Nike Air Pegasus+ 29 Sole Unit

As in past versions, the Pegasus 29’s midsole is completely made of Cushlon EVA. Unlike the Vomero 7, which I felt became firmer, the Cushlon in the Pegasus 29 feels identical to the 28. That means you can expect a lot of plush cushion with every footstrike. The Pegasus 29 also has great responsiveness, which means your foot will not sink to the bottom of the midsole and stay there but will bounce back. Flexible and responsive, this highly cushioned has a fast, easy transition.

The Pegasus 29 also features a Zoom Air unit in the heel. Heelstrikers especially will appreciate the bouncy cushion of the Zoom Air heel. But this does not mean forefoot and midfoot strikers are left out of the picture. With 20 mm of stacked cushion in the forefoot, the Pegasus 29 offers cushioned protection for any footstrike.

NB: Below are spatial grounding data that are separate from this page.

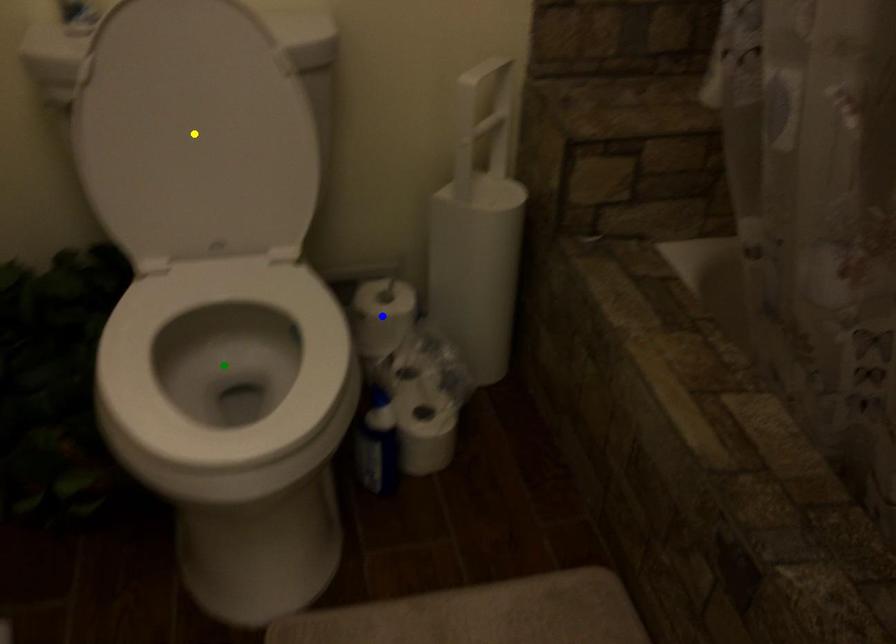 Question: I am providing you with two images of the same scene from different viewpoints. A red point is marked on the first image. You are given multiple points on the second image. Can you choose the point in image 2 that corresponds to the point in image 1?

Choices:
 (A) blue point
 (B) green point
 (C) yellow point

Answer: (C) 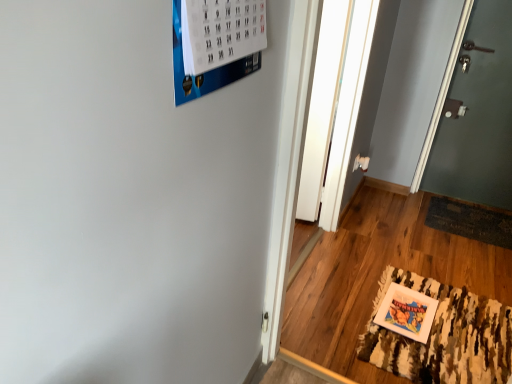 I want to click on blank space to the left of camouflage-patterned rug at lower right, so click(x=334, y=315). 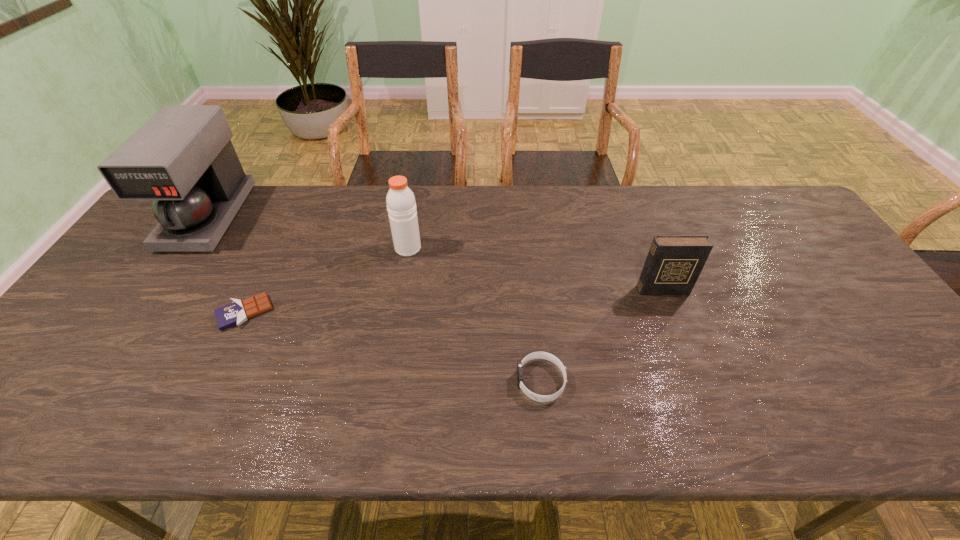 Locate an element on the screen. The width and height of the screenshot is (960, 540). free space between the fourth object from right to left and the nearest object is located at coordinates (393, 347).

Image resolution: width=960 pixels, height=540 pixels. What are the coordinates of `vacant space that's between the fourth shortest object and the tallest object` in the screenshot? It's located at (308, 232).

The image size is (960, 540). What are the coordinates of `unoccupied area between the wristband and the third tallest object` in the screenshot? It's located at (602, 335).

Where is `vacant space that's between the tallest object and the shortest object`? The height and width of the screenshot is (540, 960). vacant space that's between the tallest object and the shortest object is located at coordinates (227, 265).

This screenshot has width=960, height=540. Find the location of `vacant area that lies between the chocolate bar and the leftmost object`. vacant area that lies between the chocolate bar and the leftmost object is located at coordinates (227, 265).

Where is `object that is the closest to the coffee maker`? The width and height of the screenshot is (960, 540). object that is the closest to the coffee maker is located at coordinates (237, 312).

Identify which object is the second closest to the rightmost object. Please provide its 2D coordinates. Your answer should be formatted as a tuple, i.e. [(x, y)], where the tuple contains the x and y coordinates of a point satisfying the conditions above.

[(401, 205)]

Find the location of `vacant space that satisfies the following two spatial constraints: 1. on the front cover of the third tallest object; 2. on the outer surface of the wristband`. vacant space that satisfies the following two spatial constraints: 1. on the front cover of the third tallest object; 2. on the outer surface of the wristband is located at coordinates (697, 381).

This screenshot has height=540, width=960. What are the coordinates of `blank space that satisfies the following two spatial constraints: 1. on the carafe side of the shortest object; 2. on the right side of the tallest object` in the screenshot? It's located at tap(143, 313). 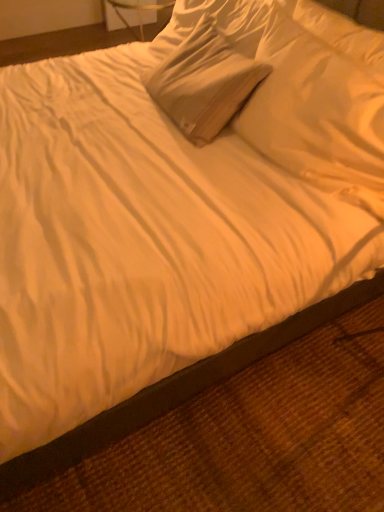 In order to face white soft pillow at upper center, marked as the first pillow in a left-to-right arrangement, should I rotate leftwards or rightwards?

You should look right and rotate roughly 2.921 degrees.

Find the location of `white soft pillow at upper center, the second pillow in the right-to-left sequence`. white soft pillow at upper center, the second pillow in the right-to-left sequence is located at coordinates (204, 82).

Measure the distance between white soft pillow at upper center, the second pillow in the right-to-left sequence, and camera.

They are 1.28 meters apart.

The height and width of the screenshot is (512, 384). What do you see at coordinates (204, 82) in the screenshot?
I see `white soft pillow at upper center, marked as the first pillow in a left-to-right arrangement` at bounding box center [204, 82].

The image size is (384, 512). In order to click on white soft pillow at upper center, positioned as the 1th pillow in right-to-left order in this screenshot , I will do `click(316, 110)`.

Image resolution: width=384 pixels, height=512 pixels. Describe the element at coordinates (316, 110) in the screenshot. I see `white soft pillow at upper center, the 2th pillow viewed from the left` at that location.

How much space does white soft pillow at upper center, positioned as the 1th pillow in right-to-left order, occupy vertically?

The height of white soft pillow at upper center, positioned as the 1th pillow in right-to-left order, is 12.04 inches.

You are a GUI agent. You are given a task and a screenshot of the screen. Output one action in this format:
    pyautogui.click(x=<x>, y=<y>)
    Task: Click on the white soft pillow at upper center, marked as the first pillow in a left-to-right arrangement
    The image size is (384, 512).
    Given the screenshot: What is the action you would take?
    pyautogui.click(x=204, y=82)

Between white soft pillow at upper center, the second pillow in the right-to-left sequence, and white soft pillow at upper center, the 2th pillow viewed from the left, which one appears on the right side from the viewer's perspective?

From the viewer's perspective, white soft pillow at upper center, the 2th pillow viewed from the left, appears more on the right side.

Consider the image. Which is behind, white soft pillow at upper center, the second pillow in the right-to-left sequence, or white soft pillow at upper center, positioned as the 1th pillow in right-to-left order?

white soft pillow at upper center, the second pillow in the right-to-left sequence, is further from the camera.

Considering the positions of points (226, 76) and (279, 142), is point (226, 76) farther from camera compared to point (279, 142)?

Yes, point (226, 76) is farther from viewer.

From the image's perspective, is white soft pillow at upper center, the second pillow in the right-to-left sequence, over white soft pillow at upper center, the 2th pillow viewed from the left?

Yes, from the image's perspective, white soft pillow at upper center, the second pillow in the right-to-left sequence, is on top of white soft pillow at upper center, the 2th pillow viewed from the left.

From a real-world perspective, relative to white soft pillow at upper center, the 2th pillow viewed from the left, is white soft pillow at upper center, marked as the first pillow in a left-to-right arrangement, vertically above or below?

In terms of real-world spatial position, white soft pillow at upper center, marked as the first pillow in a left-to-right arrangement, is below white soft pillow at upper center, the 2th pillow viewed from the left.

Is white soft pillow at upper center, the second pillow in the right-to-left sequence, thinner than white soft pillow at upper center, positioned as the 1th pillow in right-to-left order?

No.

From their relative heights in the image, would you say white soft pillow at upper center, the second pillow in the right-to-left sequence, is taller or shorter than white soft pillow at upper center, the 2th pillow viewed from the left?

In the image, white soft pillow at upper center, the second pillow in the right-to-left sequence, appears to be taller than white soft pillow at upper center, the 2th pillow viewed from the left.

Which of these two, white soft pillow at upper center, marked as the first pillow in a left-to-right arrangement, or white soft pillow at upper center, the 2th pillow viewed from the left, is bigger?

With larger size is white soft pillow at upper center, marked as the first pillow in a left-to-right arrangement.

Would you say white soft pillow at upper center, marked as the first pillow in a left-to-right arrangement, is inside or outside white soft pillow at upper center, positioned as the 1th pillow in right-to-left order?

white soft pillow at upper center, marked as the first pillow in a left-to-right arrangement, is not enclosed by white soft pillow at upper center, positioned as the 1th pillow in right-to-left order.

Is white soft pillow at upper center, marked as the first pillow in a left-to-right arrangement, touching white soft pillow at upper center, the 2th pillow viewed from the left?

No, white soft pillow at upper center, marked as the first pillow in a left-to-right arrangement, is not making contact with white soft pillow at upper center, the 2th pillow viewed from the left.

Is white soft pillow at upper center, the second pillow in the right-to-left sequence, turned away from white soft pillow at upper center, positioned as the 1th pillow in right-to-left order?

white soft pillow at upper center, the second pillow in the right-to-left sequence, does not have its back to white soft pillow at upper center, positioned as the 1th pillow in right-to-left order.

How different are the orientations of white soft pillow at upper center, marked as the first pillow in a left-to-right arrangement, and white soft pillow at upper center, positioned as the 1th pillow in right-to-left order, in degrees?

9.13 degrees.

Identify the location of pillow on the left of the white soft pillow at upper center, positioned as the 1th pillow in right-to-left order. The height and width of the screenshot is (512, 384). (204, 82).

Which is more to the right, white soft pillow at upper center, the 2th pillow viewed from the left, or white soft pillow at upper center, the second pillow in the right-to-left sequence?

Positioned to the right is white soft pillow at upper center, the 2th pillow viewed from the left.

Is the position of white soft pillow at upper center, positioned as the 1th pillow in right-to-left order, less distant than that of white soft pillow at upper center, marked as the first pillow in a left-to-right arrangement?

Yes, white soft pillow at upper center, positioned as the 1th pillow in right-to-left order, is closer to the viewer.

Which is behind, point (304, 158) or point (173, 100)?

The point (173, 100) is more distant.

From the image's perspective, is white soft pillow at upper center, the 2th pillow viewed from the left, above or below white soft pillow at upper center, marked as the first pillow in a left-to-right arrangement?

white soft pillow at upper center, the 2th pillow viewed from the left, is below white soft pillow at upper center, marked as the first pillow in a left-to-right arrangement.

Looking at this image, from a real-world perspective, which is physically below, white soft pillow at upper center, positioned as the 1th pillow in right-to-left order, or white soft pillow at upper center, the second pillow in the right-to-left sequence?

white soft pillow at upper center, the second pillow in the right-to-left sequence, from a real-world perspective.

Which object is thinner, white soft pillow at upper center, the 2th pillow viewed from the left, or white soft pillow at upper center, marked as the first pillow in a left-to-right arrangement?

With smaller width is white soft pillow at upper center, the 2th pillow viewed from the left.

Considering the relative sizes of white soft pillow at upper center, positioned as the 1th pillow in right-to-left order, and white soft pillow at upper center, the second pillow in the right-to-left sequence, in the image provided, is white soft pillow at upper center, positioned as the 1th pillow in right-to-left order, taller than white soft pillow at upper center, the second pillow in the right-to-left sequence,?

No.

Looking at the image, does white soft pillow at upper center, the 2th pillow viewed from the left, seem bigger or smaller compared to white soft pillow at upper center, the second pillow in the right-to-left sequence?

white soft pillow at upper center, the 2th pillow viewed from the left, is smaller than white soft pillow at upper center, the second pillow in the right-to-left sequence.

Based on the photo, is white soft pillow at upper center, the 2th pillow viewed from the left, inside the boundaries of white soft pillow at upper center, the second pillow in the right-to-left sequence, or outside?

white soft pillow at upper center, the 2th pillow viewed from the left, is not enclosed by white soft pillow at upper center, the second pillow in the right-to-left sequence.

Is the surface of white soft pillow at upper center, the 2th pillow viewed from the left, in direct contact with white soft pillow at upper center, the second pillow in the right-to-left sequence?

No, white soft pillow at upper center, the 2th pillow viewed from the left, is not touching white soft pillow at upper center, the second pillow in the right-to-left sequence.

Is white soft pillow at upper center, the second pillow in the right-to-left sequence, at the back of white soft pillow at upper center, the 2th pillow viewed from the left?

No, white soft pillow at upper center, the 2th pillow viewed from the left, is not facing away from white soft pillow at upper center, the second pillow in the right-to-left sequence.

How much distance is there between white soft pillow at upper center, the 2th pillow viewed from the left, and white soft pillow at upper center, the second pillow in the right-to-left sequence?

The distance of white soft pillow at upper center, the 2th pillow viewed from the left, from white soft pillow at upper center, the second pillow in the right-to-left sequence, is 7.94 inches.

At what (x,y) coordinates should I click in order to perform the action: click on pillow that is under the white soft pillow at upper center, positioned as the 1th pillow in right-to-left order (from a real-world perspective). Please return your answer as a coordinate pair (x, y). This screenshot has width=384, height=512. Looking at the image, I should click on click(x=204, y=82).

At what (x,y) coordinates should I click in order to perform the action: click on pillow on the left of white soft pillow at upper center, the 2th pillow viewed from the left. Please return your answer as a coordinate pair (x, y). This screenshot has width=384, height=512. Looking at the image, I should click on (204, 82).

The image size is (384, 512). What are the coordinates of `pillow above the white soft pillow at upper center, positioned as the 1th pillow in right-to-left order (from the image's perspective)` in the screenshot? It's located at (204, 82). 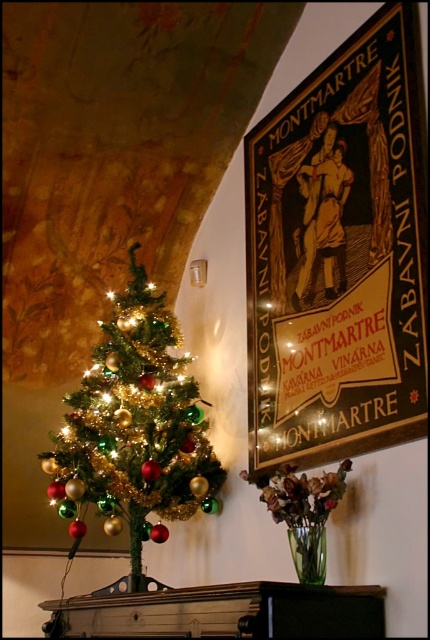 Is black glossy signboard at upper right positioned in front of shiny metallic christmas tree at left?

Yes.

Does black glossy signboard at upper right have a greater width compared to shiny metallic christmas tree at left?

No, black glossy signboard at upper right is not wider than shiny metallic christmas tree at left.

In order to click on black glossy signboard at upper right in this screenshot , I will do `click(340, 253)`. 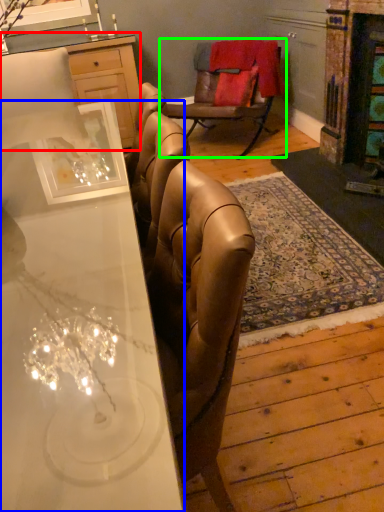 Question: Which object is the farthest from cabinetry (highlighted by a red box)? Choose among these: desk (highlighted by a blue box) or chair (highlighted by a green box).

Choices:
 (A) desk
 (B) chair

Answer: (A) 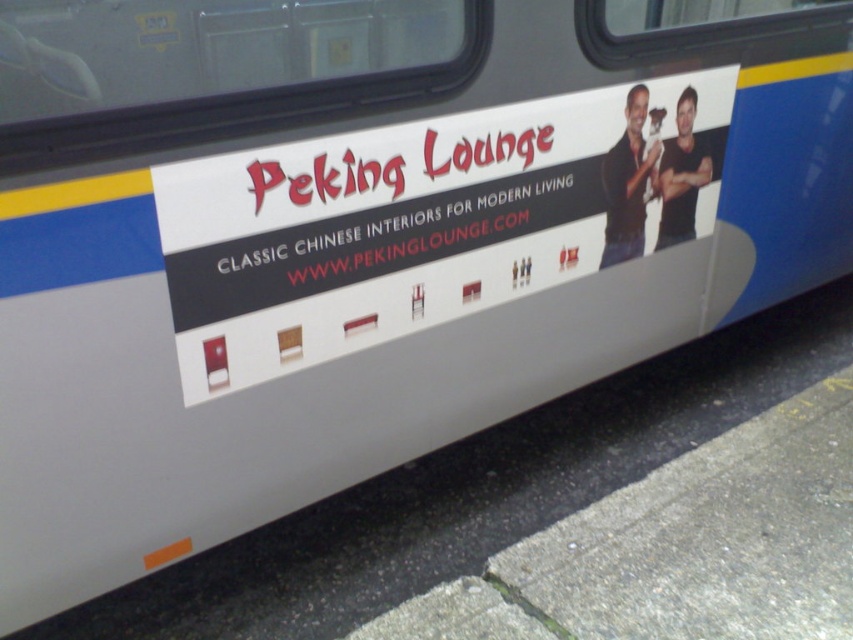 Measure the distance between white matte signboard at center and white matte text at center.

14.16 centimeters

Which is below, white matte signboard at center or white matte text at center?

Positioned lower is white matte signboard at center.

Which is in front, point (213, 332) or point (303, 243)?

Point (213, 332)

Find the location of a particular element. Image resolution: width=853 pixels, height=640 pixels. white matte signboard at center is located at coordinates (433, 224).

I expect the type of cushion the Pegasus offers in other makers’ plus cushion line. This usually means a $15-30 price increase. But not the Pegasus: it offers plus cushion protection in a regular cushion package.

Nike Air Pegasus+ 29 Upper

Like I said before, the upper of the previous version had room for improvement. Mainly, I felt the Pegasus could benefit from more breathability and better midfoot fit.

In the Pegasus 29, Nike moves to an Engineered Mesh, which is basically two types of mesh: one, a traditional mesh, and two, a higher density mesh that is used in place of overlays. By replacing the traditional overlay with mesh, Nike improves the breathability of the Pegasus. In the 28, you had to get the Breath version to get a breathable shoe. I’m not sure that is necessary anymore. With the Engineered Mesh, Nike also improves the comfort of the upper, making it feel almost sock-like.

Where I still feel the Pegasus 29 could improve is the midfoot fit. The 29, like the 28, uses Flywire to wrap the midfoot. While the Flywire adequately locks my foot down, it does not have the same snug and adaptable fit one gets with Nike’s Dynamic Fit system. After experiencing the Dynamic Fit system in the Vomero 7, there is no going back! I wish Nike would have brought Dynamic Fit to the Pegasus as well.

My biggest complaint with the previous model was the durability of the upper. It broke down fairly quickly, which gave me some serious lace bite across the top of my foot. The Engineered Mesh seems to improve the quality of the upper, but it is too early to tell if that will translate into more durability. Nike already has the technology to improve fit in Dynamic Fit, so I am not sure why it was not brought to the Pegasus.

Nike Air Pegasus+ 29 Opinion

Nike continues improving the Pegasus with the 29th edition. With the same plush yet responsive cushion as the 28, the Pegasus 29 is destined to provide serious impact protection for a wide variety of footstrikes over any distance.

The 28 already offered high-end impact protection in a relatively lightweight package, and the 29 gets a touch lighter (nearly 1 oz.). Also new to the 29 is a newly constructed upper that improves both comfort and breathability. But because of its great flexibility, this highly cushioned trainer also has a fast, easy transition.

Because of this combination of high-end cushion and flexible ride, I find the Pegasus 29 ideal for racing half- and full- marathons. A great do everything trainer at a relatively low price, the Pegasus 29 will appeal to a wide range of neutral runners.